Dal 2000 l’azienda inizia ad espandersi diventando S.p.a. e subentra Seat Pagine Gialle che acquista circa il 50% delle azioni; in questi anni avvengono vari passaggi di percentuali di azioni variabili dal 49 al 51% fra Seat Pagine Gialle e Rosario Circo.

La Cipi successivamente nel 2001 viene acquisita al 100% da Seat Pagine Gialle; con un totale di 144 dipendenti:

* 25 su Milano;

* 119 a Catania.

- 2009-2011 L’azienda fa ricorso ad un biennio CIGO causata da una crisi di mercato.

- Nel dicembre del 2012 18 lavoratori aderiscono ad un piano aziendale di incentivo all’esodo con 12 mensilità lorde.

- 2011-2013 La società avvia la procedura per il ricorso alla GIGS per riorganizzazione aziendale che avrebbe interessato 110 lavoratori su 119 per 24 mesi su Catania; ossia:

* 90 lavoratori al 50%;

* 10 lavoratori al 75%;

* 10 lavoratori al 30 x100.

- Febbraio 2013 A fine procedura CIGS l azienda dichiara che l’unica alternativa alla chiusura è un profondo e strutturale ridimensionamento della produzione che viene concordato con altri 41 dipendenti di Catania in mobilità con incentivo di 12 mensilità.

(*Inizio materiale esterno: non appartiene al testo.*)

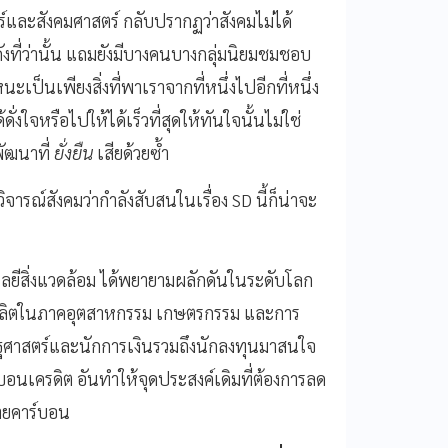
์และสังคมศาสตร์ กลับปรากฏว่าสังคมไม่ได้
ี่ว่านั้น แถมยังมีบางคนบางกลุ่มนิยมชมชอบ
เป็นเพียงสิ่งที่พาเราจากที่หนึ่งไปอีกที่หนึ่ง
ใจหรือไปให้ได้เร็วที่สุดให้ทันใจนั้นไม่ใช่
ัฒนาที่
ยั่งยืน
เสียด้วยซ้ำ
จารณ์สังคมว่ากำลังสับสนในเรื่อง SD นี้ก็น่าจะ
นโลยีสิ่งแวดล้อม ได้พยายามผลักดันในระดับโลก
รผลิตในภาคอุตสาหกรรม เกษตรกรรม และการ
ษฐศาสตร์และนักการเงินรวมถึงนักลงทุนมาสนใจ
์บอนเครดิต อันทำให้จุดประสงค์เดิมที่ต้องการลด
ขายคาร์บอน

- Settembre 2013 Seat Pagine Gialle che detiene 100% delle azioni Cipi dichiara di essere costretta ad avviare la cessazione dell’ attività presso le due sedi di Catania e Milano, non essendo più interessata al core business dell’azienda ma di poter in alternativa procedere alla vendita della società e che nonostante dei soggetti abbiano mostrato interesse la vendita non si concretizza a causa dei costi rispetto ai ricavi,così si procede ancora una volta al ridimensionamento del personale di produzione con 13 unità inmobilità su Catania, a questo punto si fa avanti il fondatore R. Circo e la figlia V. Circo che scongiura la chiusura totale dell’azienda per subentrare definitivamente nel marzo 2014.

- 2015 dal nuovo catalogo Cipi viene eliminato l’indirizzo dello stabilimento di Catania con la giustificazione che fosse più facile vendere con l’ immagine di solo Milano.

- Nel 2015 Cipi partecipa ad Expo Milano con il prestigio della personalizzazione “Made in Italy “ - “Orgoglio Italia”.

- 2016 L’azienda con 20 dipendenti a Milano e 52 a Catania per continuare l’ attività dichiara di dover risparmiare sul costo del lavoro quindi viene attuato:

* flessibilità orario di lavoro solo per la produzione (straordinario compensato da ore di riposo ma senza maggiorazione);

* rinuncia buoni pasto;

* contratti di solidarietà, solo impiegati con percentuali variabili dal 10 al 70% solo su Catania.

- 2017 Si continua ma solo su Catania:

* flessibilità;

* buoni pasto ridotti;

* solidarietà.

- Gennaio 2018 L’azienda che a novembre si era trasformata da S. p. a. in S.r.l. dichiara l’inevitabile chiusura dello stabilimento di produzione a Catania per i costi strutturali e di lavoro troppo alti, con il conseguente licenziamento di 50 dipendenti poiché acquistare prodotti in Romania, Olanda, Polonia è più conveniente, rimanendo il marchio Cipi con sede commerciale a Milano per le vendite di prodotti non più lavorati a Catania ma acquistati all’estero.

L’enorme sacrificio fatto negli anni dai lavoratori di Catania fieri di mantenere il nome del noto marchio Cipi nato sul nostro territorio finisce con un licenziamento collettivo.